■ Problem to work on: Repeat all entries word for word; skip images.

■ Records for the task:
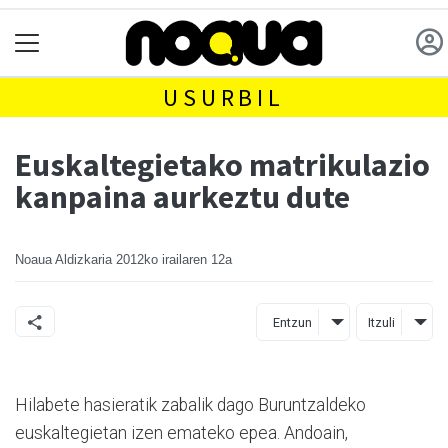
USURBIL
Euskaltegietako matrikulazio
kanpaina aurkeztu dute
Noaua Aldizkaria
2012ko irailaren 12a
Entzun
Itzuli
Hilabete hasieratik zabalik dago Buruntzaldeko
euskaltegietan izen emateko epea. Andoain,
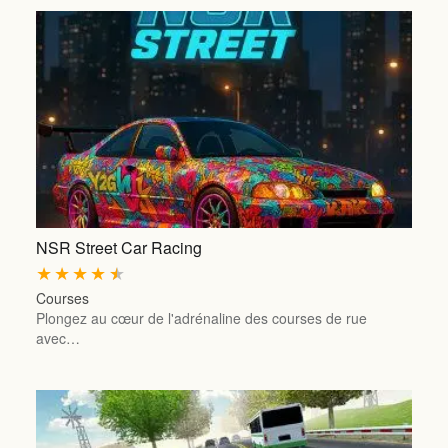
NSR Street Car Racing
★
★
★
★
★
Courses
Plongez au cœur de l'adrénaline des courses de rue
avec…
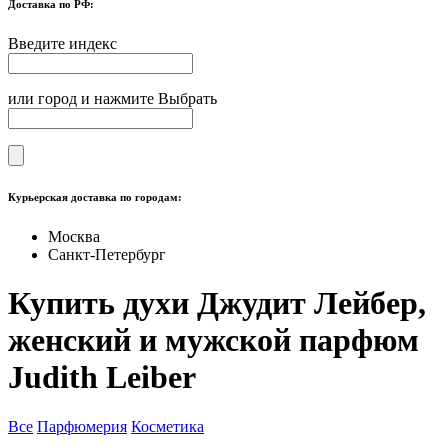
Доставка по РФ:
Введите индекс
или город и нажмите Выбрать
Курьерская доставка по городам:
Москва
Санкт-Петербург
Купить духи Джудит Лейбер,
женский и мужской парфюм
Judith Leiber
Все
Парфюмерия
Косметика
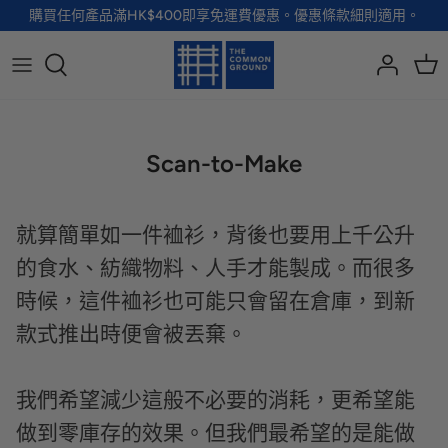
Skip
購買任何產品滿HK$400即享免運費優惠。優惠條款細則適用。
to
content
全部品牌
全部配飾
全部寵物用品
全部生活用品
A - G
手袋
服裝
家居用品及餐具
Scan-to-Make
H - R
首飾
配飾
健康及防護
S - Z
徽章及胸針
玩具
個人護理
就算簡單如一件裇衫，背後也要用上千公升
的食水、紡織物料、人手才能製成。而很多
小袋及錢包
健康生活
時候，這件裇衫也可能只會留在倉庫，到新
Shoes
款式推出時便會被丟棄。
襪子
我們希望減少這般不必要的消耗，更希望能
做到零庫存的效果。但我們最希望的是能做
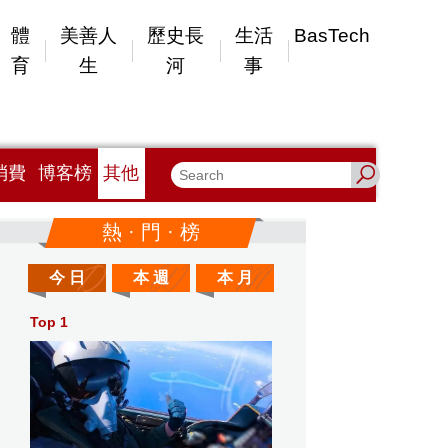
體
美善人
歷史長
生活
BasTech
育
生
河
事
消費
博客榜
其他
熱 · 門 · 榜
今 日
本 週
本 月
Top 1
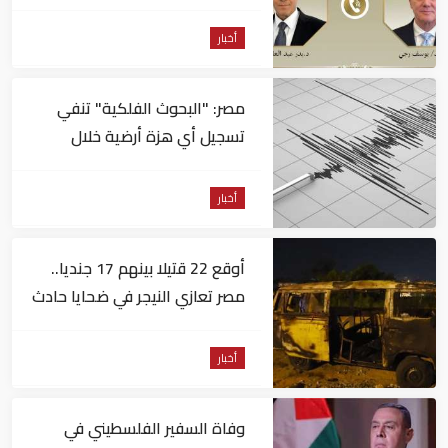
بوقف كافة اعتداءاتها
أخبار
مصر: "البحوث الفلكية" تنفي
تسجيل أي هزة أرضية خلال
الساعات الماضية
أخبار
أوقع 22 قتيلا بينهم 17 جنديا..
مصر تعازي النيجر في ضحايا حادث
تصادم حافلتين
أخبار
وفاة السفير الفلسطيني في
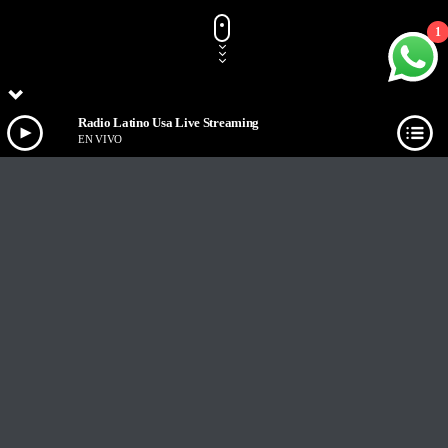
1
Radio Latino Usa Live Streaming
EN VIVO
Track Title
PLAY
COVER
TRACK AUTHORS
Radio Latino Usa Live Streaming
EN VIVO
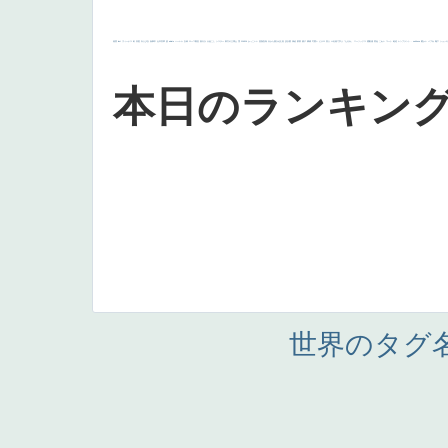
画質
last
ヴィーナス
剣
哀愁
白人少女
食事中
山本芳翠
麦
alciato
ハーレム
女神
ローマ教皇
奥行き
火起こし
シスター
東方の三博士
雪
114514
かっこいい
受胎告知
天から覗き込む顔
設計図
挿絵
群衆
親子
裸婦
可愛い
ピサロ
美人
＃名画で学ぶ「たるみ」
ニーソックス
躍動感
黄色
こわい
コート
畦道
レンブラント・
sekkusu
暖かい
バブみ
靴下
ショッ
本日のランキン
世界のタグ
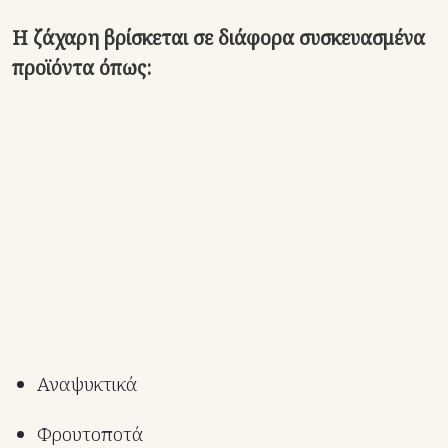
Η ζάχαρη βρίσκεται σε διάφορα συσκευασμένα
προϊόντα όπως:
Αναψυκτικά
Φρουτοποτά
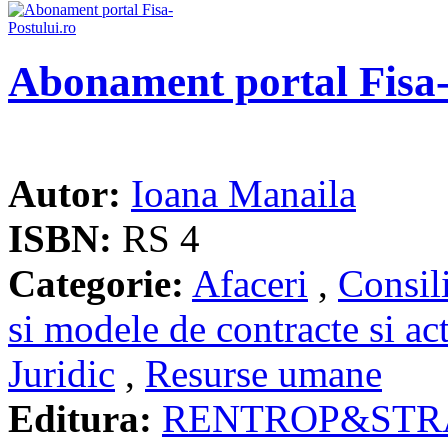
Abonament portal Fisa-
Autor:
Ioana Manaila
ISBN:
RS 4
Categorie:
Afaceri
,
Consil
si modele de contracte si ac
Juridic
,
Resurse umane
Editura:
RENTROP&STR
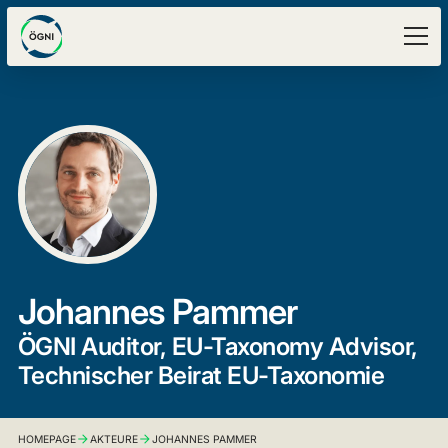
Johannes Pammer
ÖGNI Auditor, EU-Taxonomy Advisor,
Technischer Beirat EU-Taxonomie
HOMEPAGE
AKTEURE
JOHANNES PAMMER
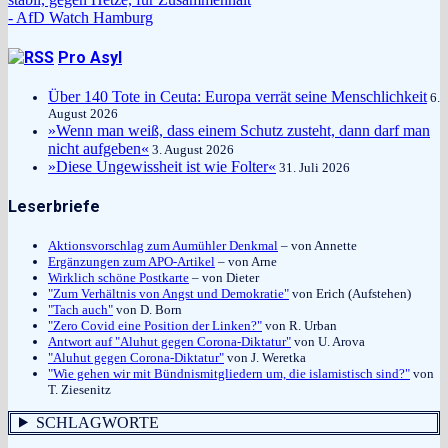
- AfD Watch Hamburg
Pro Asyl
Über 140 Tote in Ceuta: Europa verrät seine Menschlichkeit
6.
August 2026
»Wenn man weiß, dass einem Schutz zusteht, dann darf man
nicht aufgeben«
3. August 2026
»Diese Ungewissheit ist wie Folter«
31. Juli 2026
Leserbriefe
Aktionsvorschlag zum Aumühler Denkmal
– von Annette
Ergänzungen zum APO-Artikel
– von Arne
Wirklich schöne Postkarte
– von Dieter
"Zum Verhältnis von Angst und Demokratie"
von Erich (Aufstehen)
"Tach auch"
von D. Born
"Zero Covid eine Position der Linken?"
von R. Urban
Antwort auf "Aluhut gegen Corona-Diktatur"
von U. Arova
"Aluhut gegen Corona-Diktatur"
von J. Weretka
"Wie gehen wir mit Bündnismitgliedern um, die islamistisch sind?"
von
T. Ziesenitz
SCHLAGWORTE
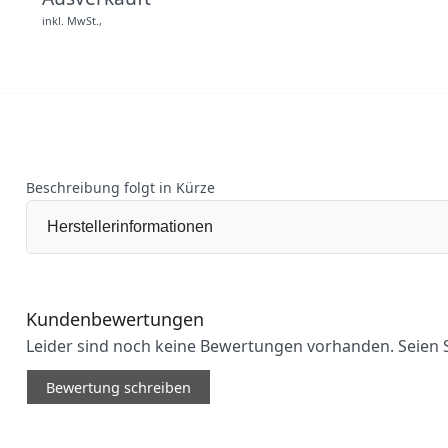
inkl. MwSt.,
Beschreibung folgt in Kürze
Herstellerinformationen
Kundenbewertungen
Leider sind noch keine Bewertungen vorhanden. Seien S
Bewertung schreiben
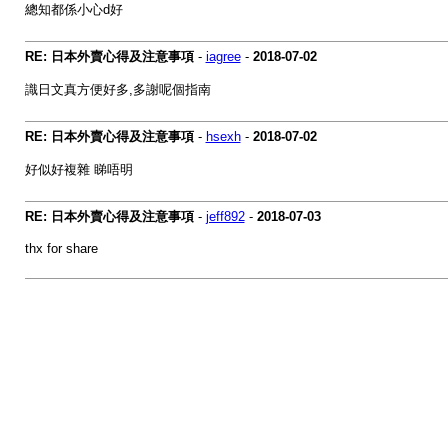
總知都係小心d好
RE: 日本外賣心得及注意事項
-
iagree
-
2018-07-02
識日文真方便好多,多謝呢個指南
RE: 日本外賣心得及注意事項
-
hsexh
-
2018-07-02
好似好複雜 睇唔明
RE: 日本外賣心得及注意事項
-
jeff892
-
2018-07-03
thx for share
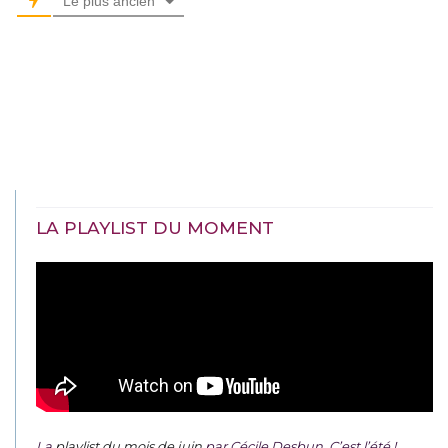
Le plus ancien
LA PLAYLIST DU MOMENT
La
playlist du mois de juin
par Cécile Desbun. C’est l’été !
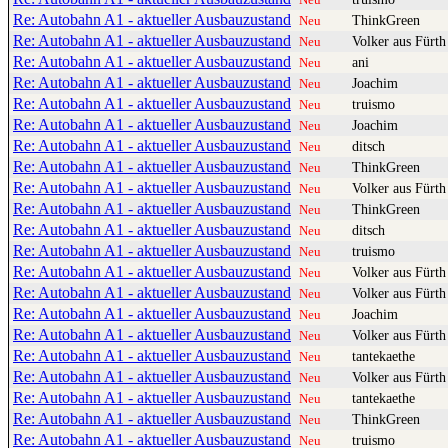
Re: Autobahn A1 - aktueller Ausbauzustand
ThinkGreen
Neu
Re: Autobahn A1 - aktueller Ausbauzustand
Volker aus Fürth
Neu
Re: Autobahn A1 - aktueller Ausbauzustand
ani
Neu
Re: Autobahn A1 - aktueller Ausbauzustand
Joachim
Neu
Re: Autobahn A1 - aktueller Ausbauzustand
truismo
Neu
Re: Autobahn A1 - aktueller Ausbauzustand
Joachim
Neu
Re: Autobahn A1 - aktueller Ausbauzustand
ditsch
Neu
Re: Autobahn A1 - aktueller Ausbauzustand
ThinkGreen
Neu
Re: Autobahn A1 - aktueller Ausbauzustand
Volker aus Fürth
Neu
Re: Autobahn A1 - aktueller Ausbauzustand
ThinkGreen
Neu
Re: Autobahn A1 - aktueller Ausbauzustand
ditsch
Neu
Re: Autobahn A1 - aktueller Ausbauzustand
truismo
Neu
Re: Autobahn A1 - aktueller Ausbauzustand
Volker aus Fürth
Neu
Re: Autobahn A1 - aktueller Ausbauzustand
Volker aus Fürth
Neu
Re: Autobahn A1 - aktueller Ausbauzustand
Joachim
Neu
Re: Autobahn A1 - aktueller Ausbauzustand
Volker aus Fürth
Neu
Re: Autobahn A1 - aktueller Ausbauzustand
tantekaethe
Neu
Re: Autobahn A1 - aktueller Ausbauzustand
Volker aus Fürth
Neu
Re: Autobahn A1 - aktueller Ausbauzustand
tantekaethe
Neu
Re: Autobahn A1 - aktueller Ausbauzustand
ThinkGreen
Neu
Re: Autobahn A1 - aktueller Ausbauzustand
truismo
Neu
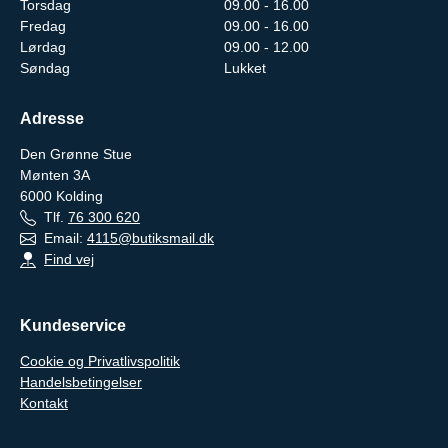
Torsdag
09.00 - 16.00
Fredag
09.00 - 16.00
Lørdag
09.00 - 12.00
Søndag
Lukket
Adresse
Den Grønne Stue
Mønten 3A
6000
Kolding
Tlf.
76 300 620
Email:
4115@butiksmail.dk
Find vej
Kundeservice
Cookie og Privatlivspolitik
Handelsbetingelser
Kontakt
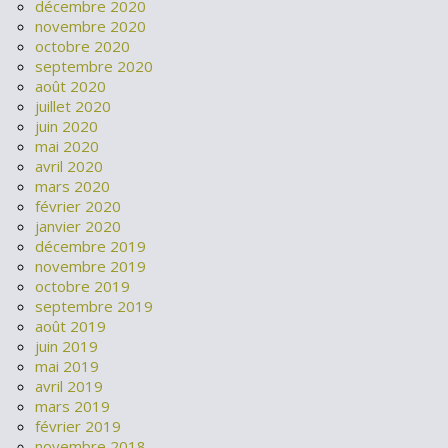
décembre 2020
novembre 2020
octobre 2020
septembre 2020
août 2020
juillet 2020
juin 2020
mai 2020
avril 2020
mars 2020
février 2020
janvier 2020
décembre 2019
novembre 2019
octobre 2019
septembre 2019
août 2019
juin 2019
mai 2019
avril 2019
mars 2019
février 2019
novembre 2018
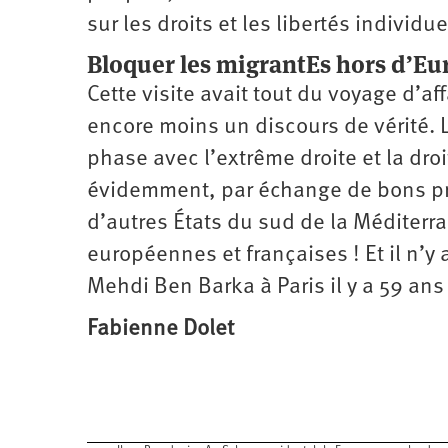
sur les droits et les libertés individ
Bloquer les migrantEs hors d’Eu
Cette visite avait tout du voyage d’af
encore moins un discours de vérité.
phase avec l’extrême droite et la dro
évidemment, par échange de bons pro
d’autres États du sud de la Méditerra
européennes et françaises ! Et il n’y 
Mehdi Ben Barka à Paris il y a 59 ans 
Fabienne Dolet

■ Answer area:
USURBIL
Euskaltegietako matrikulazio
kanpaina aurkeztu dute
Noaua Aldizkaria
2012ko irailaren 12a
Entzun
Itzuli
Hilabete hasieratik zabalik dago Buruntzaldeko
euskaltegietan izen emateko epea. Andoain,
NSR Street Car Racing
★
★
★
★
★
Courses
Plongez au cœur de l'adrénaline des courses de rue
avec…
Доставка по РФ:
Введите индекс
или город и нажмите Выбрать
Курьерская доставка по городам:
Москва
Санкт-Петербург
Купить духи Джудит Лейбер,
женский и мужской парфюм
Judith Leiber
Все
Парфюмерия
Косметика
Skip
購買任何產品滿HK$400即享免運費優惠。優惠條款細則適用。
to
content
全部品牌
全部配飾
全部寵物用品
全部生活用品
A - G
手袋
服裝
家居用品及餐具
Scan-to-Make
H - R
首飾
配飾
健康及防護
S - Z
徽章及胸針
玩具
個人護理
就算簡單如一件裇衫，背後也要用上千公升
的食水、紡織物料、人手才能製成。而很多
小袋及錢包
健康生活
時候，這件裇衫也可能只會留在倉庫，到新
Shoes
款式推出時便會被丟棄。
襪子
我們希望減少這般不必要的消耗，更希望能
做到零庫存的效果。但我們最希望的是能做
體
美善人
歷史長
生活
BasTech
育
生
河
事
消費
博客榜
其他
熱 · 門 · 榜
今 日
本 週
本 月
Top 1
بوقف كافة اعتداءاتها
أخبار
مصر: "البحوث الفلكية" تنفي
تسجيل أي هزة أرضية خلال
الساعات الماضية
أخبار
أوقع 22 قتيلا بينهم 17 جنديا..
مصر تعازي النيجر في ضحايا حادث
تصادم حافلتين
أخبار
وفاة السفير الفلسطيني في
1
Radio Latino Usa Live Streaming
EN VIVO
Track Title
PLAY
COVER
TRACK AUTHORS
Radio Latino Usa Live Streaming
EN VIVO
画質
last
ヴィーナス
剣
哀愁
白人少女
食事中
山本芳翠
麦
alciato
ハーレム
女神
ローマ教皇
奥行き
火起こし
シスター
東方の三博士
雪
114514
かっこいい
受胎告知
天から覗き込む顔
設計図
挿絵
群衆
親子
裸婦
可愛い
ピサロ
美人
＃名画で学ぶ「たるみ」
ニーソックス
躍動感
黄色
こわい
コート
畦道
レンブラント・
sekkusu
暖かい
バブみ
靴下
ショッ
本日のランキン
世界のタグ
Η ζάχαρη βρίσκεται σε διάφορα συσκευασμένα
προϊόντα όπως:
Αναψυκτικά
Φρουτοποτά
Abonament portal Fisa-
Autor:
Ioana Manaila
ISBN:
RS 4
Categorie:
Afaceri
,
Consil
si modele de contracte si ac
Juridic
,
Resurse umane
Editura:
RENTROP&STR
Johannes Pammer
ÖGNI Auditor, EU-Taxonomy Advisor,
Technischer Beirat EU-Taxonomie
HOMEPAGE
AKTEURE
JOHANNES PAMMER
- AfD Watch Hamburg
Pro Asyl
Über 140 Tote in Ceuta: Europa verrät seine Menschlichkeit
6.
August 2026
»Wenn man weiß, dass einem Schutz zusteht, dann darf man
nicht aufgeben«
3. August 2026
»Diese Ungewissheit ist wie Folter«
31. Juli 2026
Leserbriefe
Aktionsvorschlag zum Aumühler Denkmal
– von Annette
Ergänzungen zum APO-Artikel
– von Arne
Wirklich schöne Postkarte
– von Dieter
"Zum Verhältnis von Angst und Demokratie"
von Erich (Aufstehen)
"Tach auch"
von D. Born
"Zero Covid eine Position der Linken?"
von R. Urban
Antwort auf "Aluhut gegen Corona-Diktatur"
von U. Arova
"Aluhut gegen Corona-Diktatur"
von J. Weretka
"Wie gehen wir mit Bündnismitgliedern um, die islamistisch sind?"
von
T. Ziesenitz
SCHLAGWORTE
inkl. MwSt.,
Beschreibung folgt in Kürze
Herstellerinformationen
Kundenbewertungen
Leider sind noch keine Bewertungen vorhanden. Seien S
Bewertung schreiben
總知都係小心d好
RE: 日本外賣心得及注意事項
-
iagree
-
2018-07-02
識日文真方便好多,多謝呢個指南
RE: 日本外賣心得及注意事項
-
hsexh
-
2018-07-02
好似好複雜 睇唔明
RE: 日本外賣心得及注意事項
-
jeff892
-
2018-07-03
thx for share
Le plus ancien
LA PLAYLIST DU MOMENT
La
playlist du mois de juin
par Cécile Desbun. C’est l’été !
Re: Autobahn A1 - aktueller Ausbauzustand
ThinkGreen
Neu
Re: Autobahn A1 - aktueller Ausbauzustand
Volker aus Fürth
Neu
Re: Autobahn A1 - aktueller Ausbauzustand
ani
Neu
Re: Autobahn A1 - aktueller Ausbauzustand
Joachim
Neu
Re: Autobahn A1 - aktueller Ausbauzustand
truismo
Neu
Re: Autobahn A1 - aktueller Ausbauzustand
Joachim
Neu
Re: Autobahn A1 - aktueller Ausbauzustand
ditsch
Neu
Re: Autobahn A1 - aktueller Ausbauzustand
ThinkGreen
Neu
Re: Autobahn A1 - aktueller Ausbauzustand
Volker aus Fürth
Neu
Re: Autobahn A1 - aktueller Ausbauzustand
ThinkGreen
Neu
Re: Autobahn A1 - aktueller Ausbauzustand
ditsch
Neu
Re: Autobahn A1 - aktueller Ausbauzustand
truismo
Neu
Re: Autobahn A1 - aktueller Ausbauzustand
Volker aus Fürth
Neu
Re: Autobahn A1 - aktueller Ausbauzustand
Volker aus Fürth
Neu
Re: Autobahn A1 - aktueller Ausbauzustand
Joachim
Neu
Re: Autobahn A1 - aktueller Ausbauzustand
Volker aus Fürth
Neu
Re: Autobahn A1 - aktueller Ausbauzustand
tantekaethe
Neu
Re: Autobahn A1 - aktueller Ausbauzustand
Volker aus Fürth
Neu
Re: Autobahn A1 - aktueller Ausbauzustand
tantekaethe
Neu
Re: Autobahn A1 - aktueller Ausbauzustand
ThinkGreen
Neu
Re: Autobahn A1 - aktueller Ausbauzustand
truismo
Neu
Torsdag
09.00 - 16.00
Fredag
09.00 - 16.00
Lørdag
09.00 - 12.00
Søndag
Lukket
Adresse
Den Grønne Stue
Mønten 3A
6000
Kolding
Tlf.
76 300 620
Email:
4115@butiksmail.dk
Find vej
Kundeservice
Cookie og Privatlivspolitik
Handelsbetingelser
Kontakt
décembre 2020
novembre 2020
octobre 2020
septembre 2020
août 2020
juillet 2020
juin 2020
mai 2020
avril 2020
mars 2020
février 2020
janvier 2020
décembre 2019
novembre 2019
octobre 2019
septembre 2019
août 2019
juin 2019
mai 2019
avril 2019
mars 2019
février 2019
novembre 2018
sur les droits et les libertés individ
Bloquer les migrantEs hors d’Eu
Cette visite avait tout du voyage d’af
encore moins un discours de vérité.
phase avec l’extrême droite et la dro
évidemment, par échange de bons pro
d’autres États du sud de la Méditerra
européennes et françaises ! Et il n’y 
Mehdi Ben Barka à Paris il y a 59 ans 
Fabienne Dolet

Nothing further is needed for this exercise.